Instructions for the task:
Could you repeat the records below exactly, leaving out any pictures?

Dataset entries:
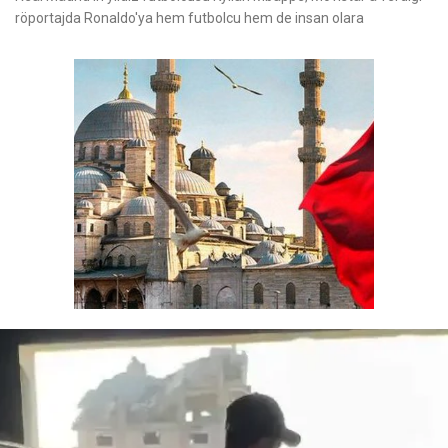
röportajda Ronaldo'ya hem futbolcu hem de insan olara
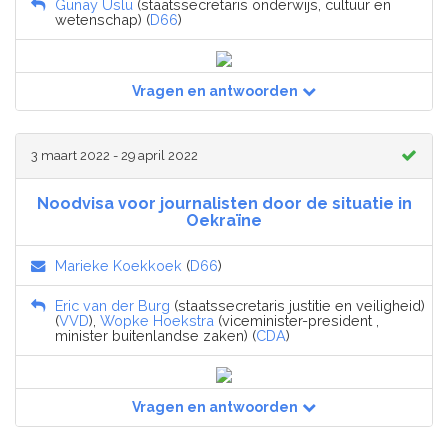
Gunay Uslu
(staatssecretaris onderwijs, cultuur en
wetenschap) (
D66
)
Vragen en antwoorden
3 maart 2022 - 29 april 2022
Noodvisa voor journalisten door de situatie in
Oekraïne
Marieke Koekkoek
(
D66
)
Eric van der Burg
(staatssecretaris justitie en veiligheid)
(
VVD
),
Wopke Hoekstra
(viceminister-president ,
minister buitenlandse zaken) (
CDA
)
Vragen en antwoorden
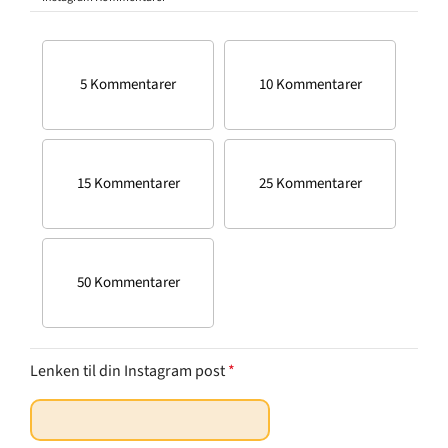
5 Kommentarer
10 Kommentarer
15 Kommentarer
25 Kommentarer
50 Kommentarer
Lenken til din Instagram post
*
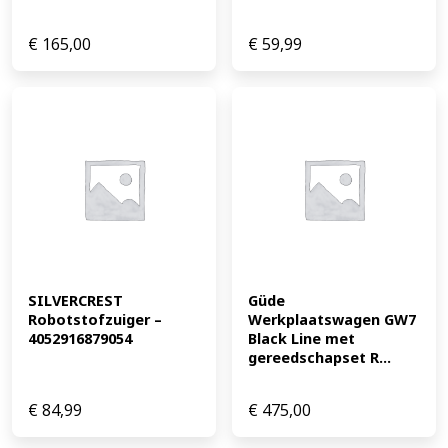
€
165,00
€
59,99
SILVERCREST 
Güde 
Robotstofzuiger – 
Werkplaatswagen GW7 
4052916879054
Black Line met 
gereedschapset R...
€
84,99
€
475,00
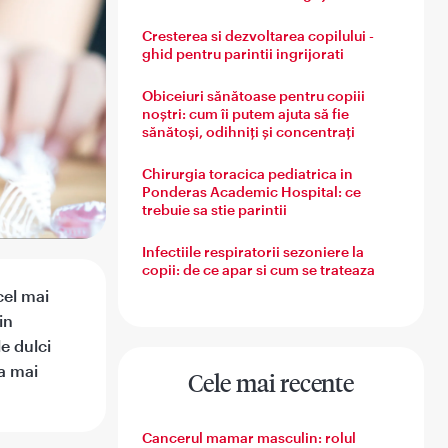
Cresterea si dezvoltarea copilului -
ghid pentru parintii ingrijorati
Obiceiuri sănătoase pentru copiii
noștri: cum îi putem ajuta să fie
sănătoși, odihniți și concentrați
Chirurgia toracica pediatrica in
Ponderas Academic Hospital: ce
trebuie sa stie parintii
Infectiile respiratorii sezoniere la
copii: de ce apar si cum se trateaza
cel mai
in
e dulci
la mai
Cele mai recente
Cancerul mamar masculin: rolul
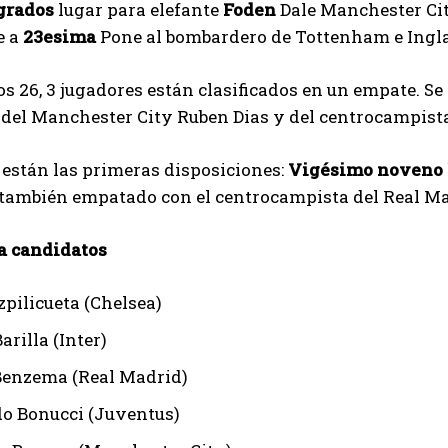
grados
lugar para elefante
Foden
Dale Manchester Cit
e a
23esima
Pone al bombardero de Tottenham e Ingl
os 26, 3 jugadores están clasificados en un empate. Se
del Manchester City Ruben Dias y del centrocampista
 están las primeras disposiciones:
Vigésimo noveno 
 también empatado con el centrocampista del Real M
ta candidatos
zpilicueta (Chelsea)
arilla (Inter)
enzema (Real Madrid)
o Bonucci (Juventus)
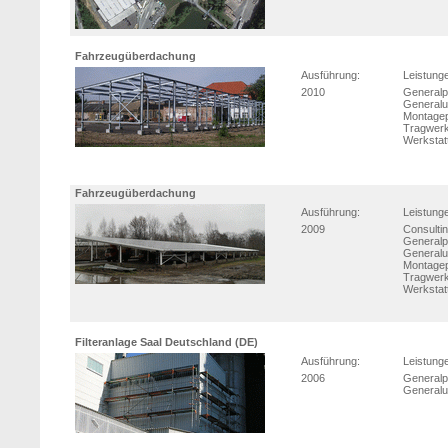
Fahrzeugüberdachung
Ausführung:
Leistung
2010
Generalp
Generalu
Montage
Tragwerk
Werkstat
Fahrzeugüberdachung
Ausführung:
Leistung
2009
Consulti
Generalp
Generalu
Montage
Tragwerk
Werkstat
Filteranlage Saal Deutschland (DE)
Ausführung:
Leistung
2006
Generalp
Generalu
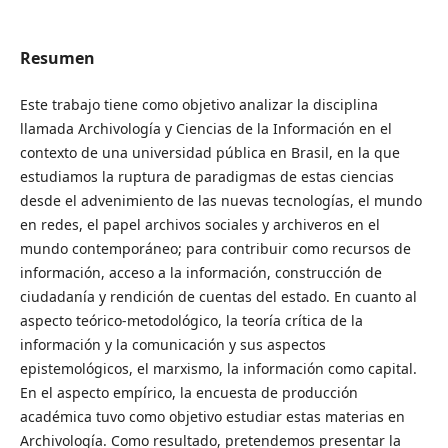
Resumen
Este trabajo tiene como objetivo analizar la disciplina
llamada Archivología y Ciencias de la Información en el
contexto de una universidad pública en Brasil, en la que
estudiamos la ruptura de paradigmas de estas ciencias
desde el advenimiento de las nuevas tecnologías, el mundo
en redes, el papel archivos sociales y archiveros en el
mundo contemporáneo; para contribuir como recursos de
información, acceso a la información, construcción de
ciudadanía y rendición de cuentas del estado. En cuanto al
aspecto teórico-metodológico, la teoría crítica de la
información y la comunicación y sus aspectos
epistemológicos, el marxismo, la información como capital.
En el aspecto empírico, la encuesta de producción
académica tuvo como objetivo estudiar estas materias en
Archivología. Como resultado, pretendemos presentar la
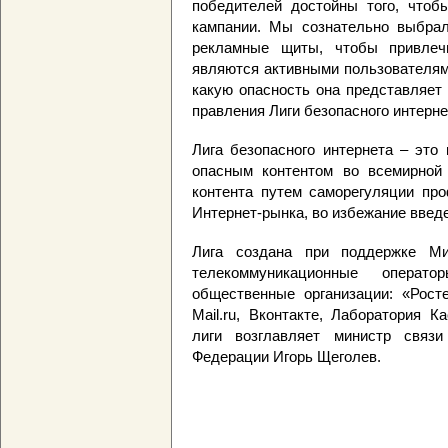
победителей достойны того, чтоб
кампании. Мы сознательно выбрал
рекламные щиты, чтобы привлеч
являются активными пользователям
какую опасность она представляет
правления Лиги безопасного интерн
Лига безопасного интернета – это
опасным контентом во всемирной 
контента путем саморегуляции про
Интернет-рынка, во избежание введ
Лига создана при поддержке М
телекоммуникационные операто
общественные организации: «Рост
Mail.ru, Вконтакте, Лаборатория 
лиги возглавляет министр связ
Федерации Игорь Щеголев.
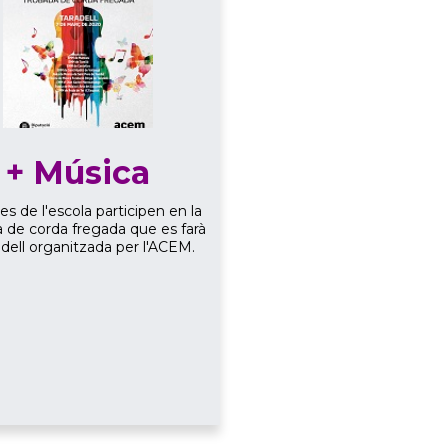
+ Música
s de l'escola participen en la
 de corda fregada que es farà
adell organitzada per l'ACEM.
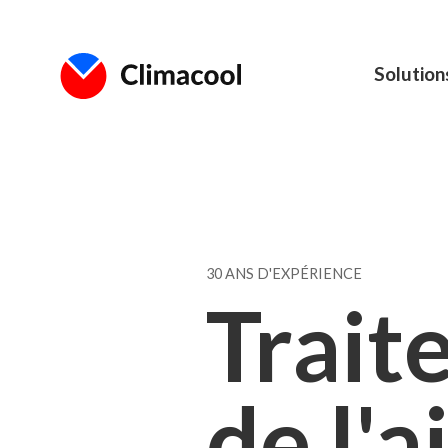
Solution
30 ANS D'EXPÉRIENCE
Trait
de l'a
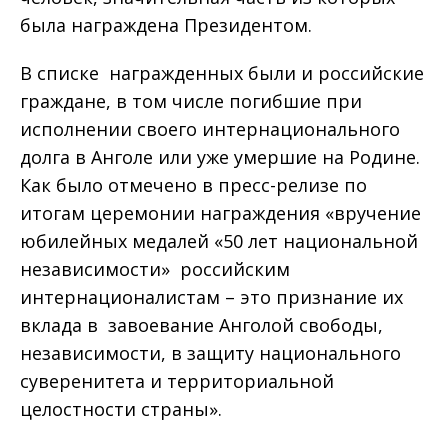
была награждена Президентом.
В списке награжденных были и российские
граждане, в том числе погибшие при
исполнении своего интернационального
долга в Анголе или уже умершие на Родине.
Как было отмечено в пресс-релизе по
итогам церемонии награждения «вручение
юбилейных медалей «50 лет национальной
независимости» российским
интернационалистам – это признание их
вклада в завоевание Анголой свободы,
независимости, в защиту национального
суверенитета и территориальной
целостности страны».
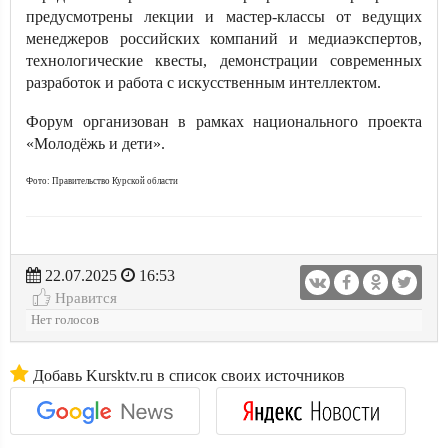
предусмотрены лекции и мастер-классы от ведущих
менеджеров российских компаний и медиаэкспертов,
технологические квесты, демонстрации современных
разработок и работа с искусственным интеллектом.
Форум организован в рамках национального проекта
«Молодёжь и дети».
Фото: Правительство Курской области
22.07.2025
16:53
Нравится
Нет голосов
Добавь Kursktv.ru в список своих источников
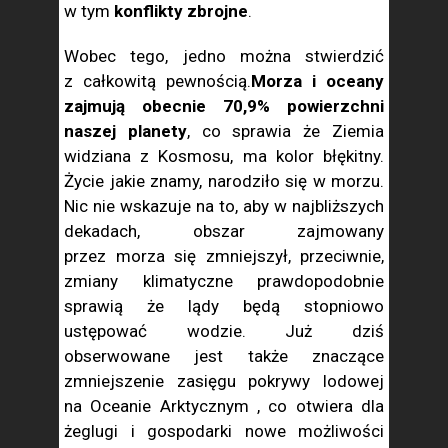
w tym
konflikty zbrojne
.
Wobec tego, jedno można stwierdzić
z całkowitą pewnością.
Morza i oceany
zajmują obecnie 70,9% powierzchni
naszej planety
, co sprawia że Ziemia
widziana z Kosmosu, ma kolor błękitny.
Życie jakie znamy, narodziło się w morzu.
Nic nie wskazuje na to, aby w najbliższych
dekadach, obszar zajmowany
przez morza się zmniejszył, przeciwnie,
zmiany klimatyczne prawdopodobnie
sprawią że lądy będą stopniowo
ustępować wodzie. Już dziś
obserwowane jest także znaczące
zmniejszenie zasięgu pokrywy lodowej
na Oceanie Arktycznym , co otwiera dla
żeglugi i gospodarki nowe możliwości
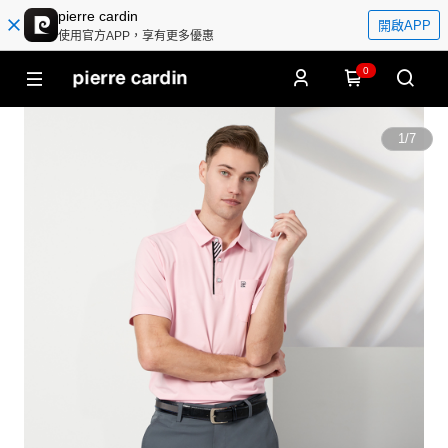
pierre cardin
開啟APP
使用官方APP，享有更多優惠
0
1
/
7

Written answer:
röportajda Ronaldo'ya hem futbolcu hem de insan olara
Gunay Uslu
(staatssecretaris onderwijs, cultuur en
wetenschap) (
D66
)
Vragen en antwoorden
3 maart 2022 - 29 april 2022
Noodvisa voor journalisten door de situatie in
Oekraïne
Marieke Koekkoek
(
D66
)
Eric van der Burg
(staatssecretaris justitie en veiligheid)
(
VVD
),
Wopke Hoekstra
(viceminister-president ,
minister buitenlandse zaken) (
CDA
)
Vragen en antwoorden
5 Kommentarer
10 Kommentarer
15 Kommentarer
25 Kommentarer
50 Kommentarer
Lenken til din Instagram post
*
€
165,00
€
59,99
SILVERCREST 
Güde 
Robotstofzuiger – 
Werkplaatswagen GW7 
4052916879054
Black Line met 
gereedschapset R...
€
84,99
€
475,00
Cresterea si dezvoltarea copilului -
ghid pentru parintii ingrijorati
Obiceiuri sănătoase pentru copiii
noștri: cum îi putem ajuta să fie
sănătoși, odihniți și concentrați
Chirurgia toracica pediatrica in
Ponderas Academic Hospital: ce
trebuie sa stie parintii
Infectiile respiratorii sezoniere la
copii: de ce apar si cum se trateaza
cel mai
in
e dulci
la mai
Cele mai recente
Cancerul mamar masculin: rolul
grados
lugar para elefante
Foden
Dale Manchester Cit
e a
23esima
Pone al bombardero de Tottenham e Ingl
os 26, 3 jugadores están clasificados en un empate. Se
del Manchester City Ruben Dias y del centrocampista
 están las primeras disposiciones:
Vigésimo noveno 
 también empatado con el centrocampista del Real M
ta candidatos
zpilicueta (Chelsea)
arilla (Inter)
enzema (Real Madrid)
o Bonucci (Juventus)
Fahrzeugüberdachung
Ausführung:
Leistung
2010
Generalp
Generalu
Montage
Tragwerk
Werkstat
Fahrzeugüberdachung
Ausführung:
Leistung
2009
Consulti
Generalp
Generalu
Montage
Tragwerk
Werkstat
Filteranlage Saal Deutschland (DE)
Ausführung:
Leistung
2006
Generalp
Generalu
Resumen
Este trabajo tiene como objetivo analizar la disciplina
llamada Archivología y Ciencias de la Información en el
contexto de una universidad pública en Brasil, en la que
estudiamos la ruptura de paradigmas de estas ciencias
desde el advenimiento de las nuevas tecnologías, el mundo
en redes, el papel archivos sociales y archiveros en el
mundo contemporáneo; para contribuir como recursos de
información, acceso a la información, construcción de
ciudadanía y rendición de cuentas del estado. En cuanto al
aspecto teórico-metodológico, la teoría crítica de la
información y la comunicación y sus aspectos
epistemológicos, el marxismo, la información como capital.
En el aspecto empírico, la encuesta de producción
académica tuvo como objetivo estudiar estas materias en
Archivología. Como resultado, pretendemos presentar la
победителей достойны того, чтоб
кампании. Мы сознательно выбрал
рекламные щиты, чтобы привлеч
являются активными пользователям
какую опасность она представляет
правления Лиги безопасного интерн
Лига безопасного интернета – это
опасным контентом во всемирной 
контента путем саморегуляции про
Интернет-рынка, во избежание введ
Лига создана при поддержке М
телекоммуникационные операто
общественные организации: «Рост
Mail.ru, Вконтакте, Лаборатория 
лиги возглавляет министр связ
Федерации Игорь Щеголев.
+ Música
s de l'escola participen en la
 de corda fregada que es farà
adell organitzada per l'ACEM.
Solution
30 ANS D'EXPÉRIENCE
Trait
de l'a
была награждена Президентом.
В списке награжденных были и российские
граждане, в том числе погибшие при
исполнении своего интернационального
долга в Анголе или уже умершие на Родине.
Как было отмечено в пресс-релизе по
итогам церемонии награждения «вручение
юбилейных медалей «50 лет национальной
независимости» российским
интернационалистам – это признание их
вклада в завоевание Анголой свободы,
независимости, в защиту национального
суверенитета и территориальной
целостности страны».
предусмотрены лекции и мастер-классы от ведущих
менеджеров российских компаний и медиаэкспертов,
технологические квесты, демонстрации современных
разработок и работа с искусственным интеллектом.
Форум организован в рамках национального проекта
«Молодёжь и дети».
Фото: Правительство Курской области
22.07.2025
16:53
Нравится
Нет голосов
Добавь Kursktv.ru в список своих источников
w tym
konflikty zbrojne
.
Wobec tego, jedno można stwierdzić
z całkowitą pewnością.
Morza i oceany
zajmują obecnie 70,9% powierzchni
naszej planety
, co sprawia że Ziemia
widziana z Kosmosu, ma kolor błękitny.
Życie jakie znamy, narodziło się w morzu.
Nic nie wskazuje na to, aby w najbliższych
dekadach, obszar zajmowany
przez morza się zmniejszył, przeciwnie,
zmiany klimatyczne prawdopodobnie
sprawią że lądy będą stopniowo
ustępować wodzie. Już dziś
obserwowane jest także znaczące
zmniejszenie zasięgu pokrywy lodowej
na Oceanie Arktycznym , co otwiera dla
żeglugi i gospodarki nowe możliwości
pierre cardin
開啟APP
使用官方APP，享有更多優惠
0
1
/
7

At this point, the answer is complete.